21 actions: 20 PTX transforms + stop. Transforms include vectorize loads/stores, cache hints (cs/cg/ca/cv), store cache hints (cs/wt/wb), register budget limits (32/64/128/255), instruction reorder (critical_path/interleave/loads_first/stores_last), prefetch, and split vector loads.
Files
checkpoint_best.pt # Best checkpoint (epoch 250, -29.2% mean)
checkpoint_latest.pt # Final checkpoint (epoch 500)
inference.py # Self-contained inference script
training_result.json # Per-kernel results (64 gemm_tile kernels)
bc_stats.json # Behavior cloning warm-start statistics
measure_triton_results.json # Triton kernel measurement results (33 kernels)
Inference
Requirements
pip install torch
No GPU required for inference (model runs on CPU). GPU only needed for actually applying transforms and measuring cycles.
Quick Start
import torch
from inference import load_model, predict_transforms
# Load model
model = load_model("checkpoint_best.pt")
# Predict transforms for a PTX kernel
with open("your_kernel.ptx") as f:
ptx = f.read()
actions = predict_transforms(model, ptx)
# -> ['maxnreg_128', 'vec_ld', 'vec_st']
Command Line
# Demo with synthetic features
python inference.py --checkpoint checkpoint_best.pt
# Run on a PTX file
python inference.py --checkpoint checkpoint_best.pt --ptx path/to/kernel.ptx
Programmatic Usage
import torch
from inference import TransformPolicy, extract_features_from_ptx, get_action_mask, get_action_history, ACTION_NAMES
# Load
model = TransformPolicy(hidden=128)
ckpt = torch.load("checkpoint_best.pt", map_location="cpu", weights_only=False)
model.load_state_dict(ckpt["policy"])
model.eval()
# Extract features from PTX
ptx_source = open("kernel.ptx").read()
features = extract_features_from_ptx(ptx_source)
# Predict step by step
applied = set()
for step in range(6):
feat_t = torch.tensor(features, dtype=torch.float32)
mask_t = torch.tensor(get_action_mask(applied), dtype=torch.float32)
hist_t = torch.tensor(get_action_history(applied), dtype=torch.float32)
action_id = model.get_greedy_action(feat_t, mask_t, hist_t)

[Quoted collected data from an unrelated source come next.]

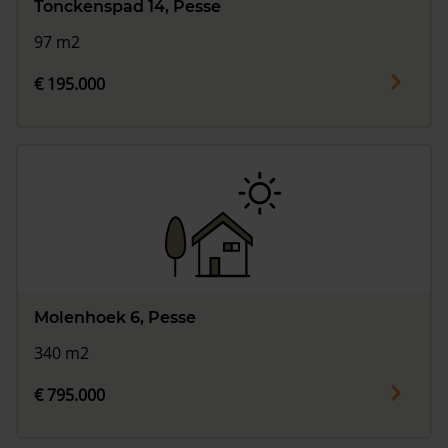
Tonckenspad 14, Pesse
97 m2
€ 195.000
Molenhoek 6, Pesse
340 m2
€ 795.000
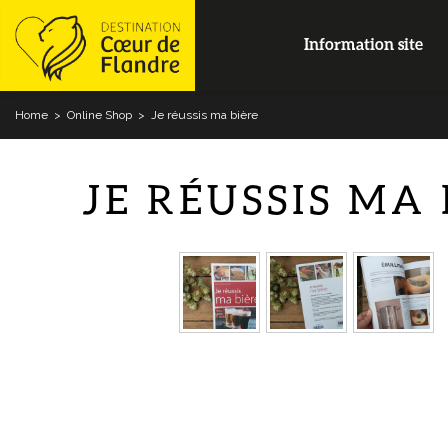
Information site
Home
>
Online Shop
>
Je réussis ma bière
JE RÉUSSIS MA 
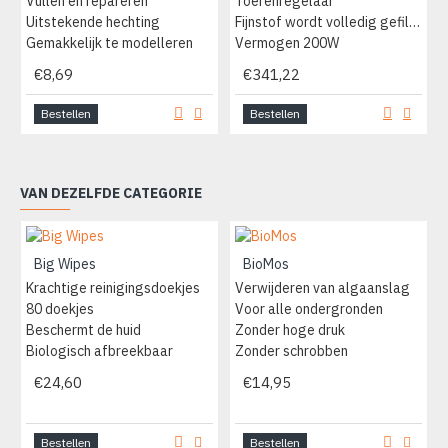
Vullen en repareren
Toerenregelaar
Uitstekende hechting
Fijnstof wordt volledig gefilterd
Gemakkelijk te modelleren
Vermogen 200W
€8,69
€341,22
Bestellen
Bestellen
VAN DEZELFDE CATEGORIE
Big Wipes
BioMos
Krachtige reinigingsdoekjes
Verwijderen van algaanslag
80 doekjes
Voor alle ondergronden
Beschermt de huid
Zonder hoge druk
Biologisch afbreekbaar
Zonder schrobben
€24,60
€14,95
Bestellen
Bestellen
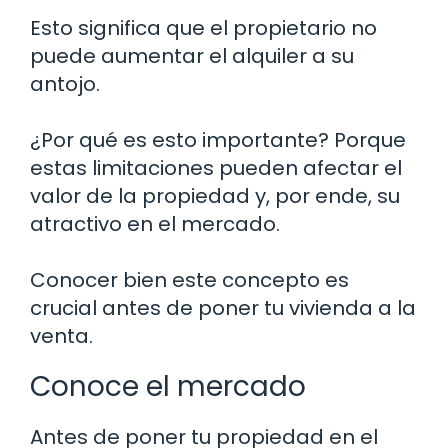
Esto significa que el propietario no
puede aumentar el alquiler a su
antojo.
¿Por qué es esto importante? Porque
estas limitaciones pueden afectar el
valor de la propiedad y, por ende, su
atractivo en el mercado.
Conocer bien este concepto es
crucial antes de poner tu vivienda a la
venta.
Conoce el mercado
Antes de poner tu propiedad en el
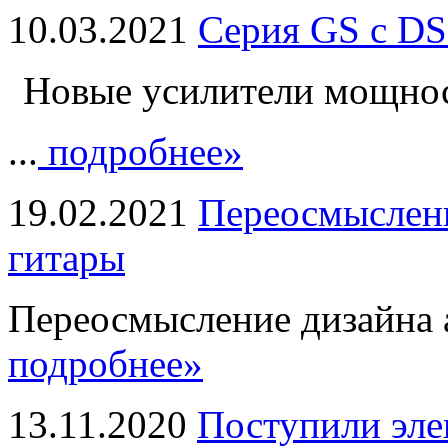
10.03.2021
Серия GS с DS
Новые усилители мощно
...
подробнее»
19.02.2021
Переосмыслени
гитары
Переосмысление дизайна а
подробнее»
13.11.2020
Поступили эле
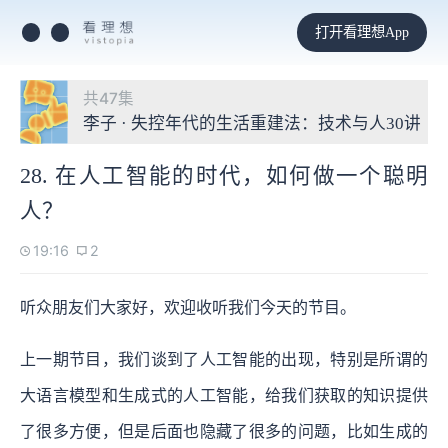
打开看理想App
共47集
李子 · 失控年代的生活重建法：技术与人30讲
28. 在人工智能的时代，如何做一个聪明
人？
19:16
2
听众朋友们大家好，欢迎收听我们今天的节目。
上一期节目，我们谈到了人工智能的出现，特别是所谓的
大语言模型和生成式的人工智能，给我们获取的知识提供
了很多方便，但是后面也隐藏了很多的问题，比如生成的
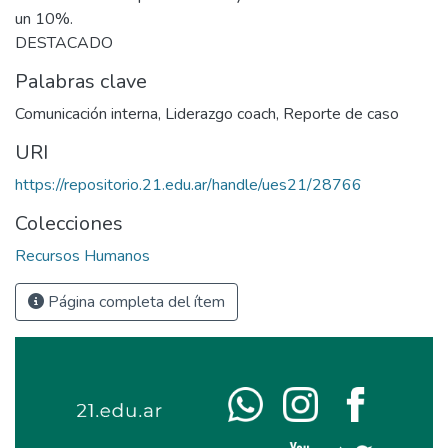
un 10%.
DESTACADO
Palabras clave
Comunicación interna
,
Liderazgo coach
,
Reporte de caso
URI
https://repositorio.21.edu.ar/handle/ues21/28766
Colecciones
Recursos Humanos
Página completa del ítem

action = ACTION_NAMES[action_id]
if action == "stop":
break
print(f"Step {step+1}: apply {action}")
applied.add(action)
Training Details
Algorithm: DA-GRPO
- BC warm-start (50 epochs): Clone greedy search trajectories. Best accuracy: 64.5%.
- GRPO training (450 epochs): Hardware-in-the-loop RL with SM clock() cycle measurement.
- Group size: 8 rollouts per kernel (1 anchor from reference policy + 7 with forced diverse first actions)
- Advantage: MC-GRPO (median baseline per kernel, global z-normalization)
- Reward: log(cycles_before / cycles_after) — outcome-only, terminal
- KL penalty: beta=0.01 against BC reference policy
- Clipped surrogate: epsilon=0.2
Action Space
20 PTX transforms organized into 5 conflict groups (only one per group):
- Cache hints (load): cs, cg, ca, cv
- Store cache hints: cs, wt, wb
- Register budget: maxnreg 32, 64, 128, 255
- Instruction reorder: critical_path, interleave, loads_first, stores_last
- Prefetch: L1, L2
- Vectorize: loads, stores (independent)
- Split: vector loads (independent)
Hardware
- NVIDIA L4 GPU (sm_89, Ada Lovelace)
- SM clock() cycle counter (1-cycle std dev, 200 samples per measurement)
- pip-installed CUDA 12.9 ptxas
Limitations
- Trained on gemm_tile kernels only (64 variants, m,n,k in {2,4,6,8})
- Mode collapse: 52/64 kernels get the same sequence (vec_st + vec_ld + maxnreg_128)
- MLP can't read PTX code — relies on 25 scalar features
- 3% measurement error rate from cudaErrorMisalignedAddress on gemm_tile(4,6,4)
- Reorder transforms deadlock on kernels with bar.sync barriers
References
- CuAsmRL (CGO 2025): PPO on SASS scheduling
- Dr. Kernel (2026): REINFORCE for Triton kernels
- DeepSeek-R1 (2025): GRPO algorithm
- MC-GRPO (2025): Median-centered baseline
License
Research prototype. Contact for usage terms.